Libyan to sue Hong Kong over rendition
Published Thursday, June 14, 2012
A Libyan man is threatening to sue the Hong Kong government for damages over its alleged involvement in the US-run rendition program, which led to his torture in Libya by the Gaddafi regime, his lawyers said Thursday.
Sami al-Saadi was arrested in Hong Kong in 2004 and illegally transferred to Libya where he was wanted for his opposition to late dictator Muammar Gaddafi.
Saadi and another Gaddafi opponent, Abdelhakim Belhaj, have also taken legal action against former British foreign secretary Jack Straw following media reports that he approved the men's capture and transfer to Libya.
They are also suing the British government and Mark Allen, the former counter-terrorism director of spy agency MI6, after documents emerged suggesting his direct involvement in their rendition.
In a letter sent to the Hong Kong justice department on Tuesday, lawyers acting for Saadi say Hong Kong acted in complicity with British, US and Libyan intelligence services in his illegal detention in the southern Chinese city.
It says he was subjected to "unlawful detention and inhuman and degrading treatment in Hong Kong", on the plane to Tripoli during his extraordinary rendition and during his subsequent imprisonment in Libya.

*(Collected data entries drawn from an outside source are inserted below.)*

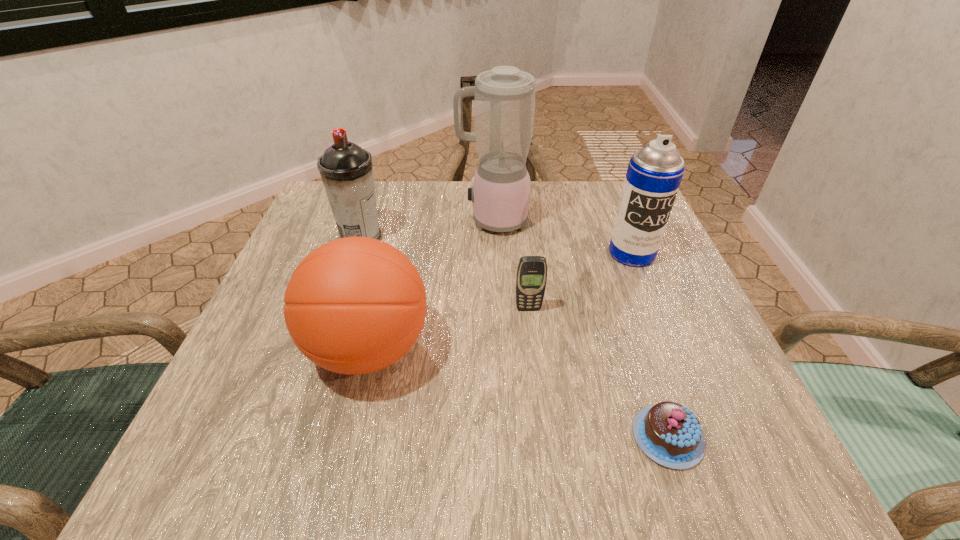 Identify the location of food processor. (504, 98).

I want to click on the right aerosol can, so click(654, 173).

This screenshot has width=960, height=540. In order to click on the left aerosol can in this screenshot , I will do `click(346, 170)`.

This screenshot has width=960, height=540. Find the location of `basketball`. basketball is located at coordinates (355, 305).

This screenshot has width=960, height=540. I want to click on cellular telephone, so click(x=531, y=277).

The image size is (960, 540). Find the location of `chocolate cake`. chocolate cake is located at coordinates (670, 434).

Find the location of a particular element. This screenshot has height=540, width=960. the nearest object is located at coordinates (670, 434).

Find the location of `vacant space located 0.230m on the base of the food processor near the control knob`. vacant space located 0.230m on the base of the food processor near the control knob is located at coordinates click(x=361, y=220).

The image size is (960, 540). I want to click on vacant space located 0.210m on the base of the food processor near the control knob, so click(x=370, y=220).

Image resolution: width=960 pixels, height=540 pixels. I want to click on vacant area situated on the base of the food processor near the control knob, so click(428, 220). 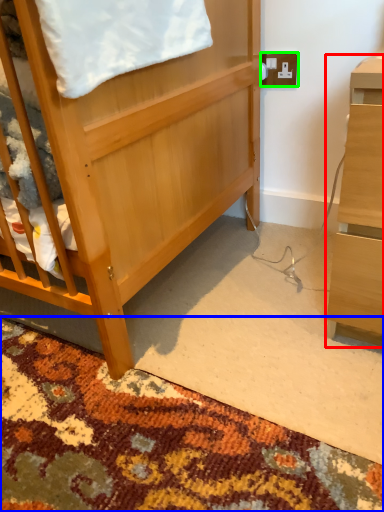 Question: Considering the real-world distances, which object is closest to desk (highlighted by a red box)? mat (highlighted by a blue box) or electric outlet (highlighted by a green box).

Choices:
 (A) mat
 (B) electric outlet

Answer: (A) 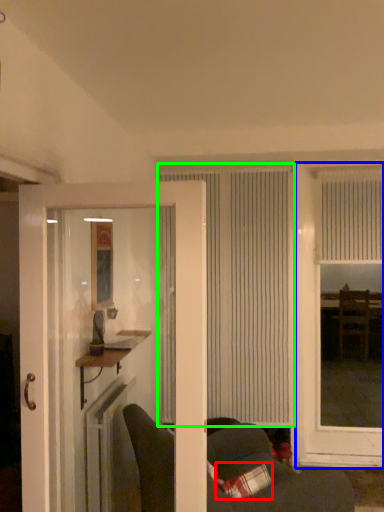 Question: Considering the real-world distances, which object is closest to pillow (highlighted by a red box)? window (highlighted by a blue box) or window (highlighted by a green box).

Choices:
 (A) window
 (B) window

Answer: (B)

An exiled dissident who had been granted indefinite leave to remain in Britain as an asylum seeker in 1994, Saadi and his family were traveling through China on false passports when they were arrested.
During his detention in Libya he says he was beaten and tortured. He alleges he was interrogated by British and US intelligence agents about his links to Libyans abroad and alleged involvement in the Al-Qaeda terror group.
After a "blatantly unfair" trial, he was sentenced to death for a range of crimes in 2009, his lawyers said.
He was on death row when he was finally released by the Libyan authorities in March 2010.
Lawyer Jonathan Man said the Hong Kong government had been served a "pre-action letter" seeking full disclosure of information related to Saadi's arrest and rendition.
"At this stage, we have left the number open," he said, referring to the amount of damages his client would seek.
British legal aid group Reprieve said in a statement that Saadi's case is "one of few known examples of the rendition of an entire family, including young children, to a country where British intelligence must have known they would face torture."
"It is also significant in showing UK officials not simply assisting but actively organizing an illegal rendition," it said.
British police have said they will investigate Saadi and Belhaj's allegations of secret service involvement in their rendition.
The United States under the Bush administration and Britain were discovered to have conducted rendition programs, where men suspected of links to Al-Qaeda were sent to foreign countries known for the use of torture.
States that cooperated in the rendition program included Gaddafi's Libya, Egypt and Syria.